TASK TO COMPLETE: Exact copy, pictures excluded: write out every line below.

(Extracted data entries)
= Beginning of Section =

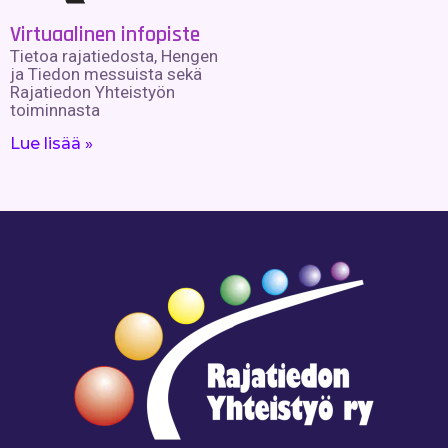
Virtuaalinen infopiste
Tietoa rajatiedosta, Hengen
ja Tiedon messuista sekä
Rajatiedon Yhteistyön
toiminnasta
Lue lisää »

= End of Section =

WRITTEN SOLUTION:
Virtuaalinen infopiste
Tietoa rajatiedosta, Hengen
ja Tiedon messuista sekä
Rajatiedon Yhteistyön
toiminnasta
Lue lisää »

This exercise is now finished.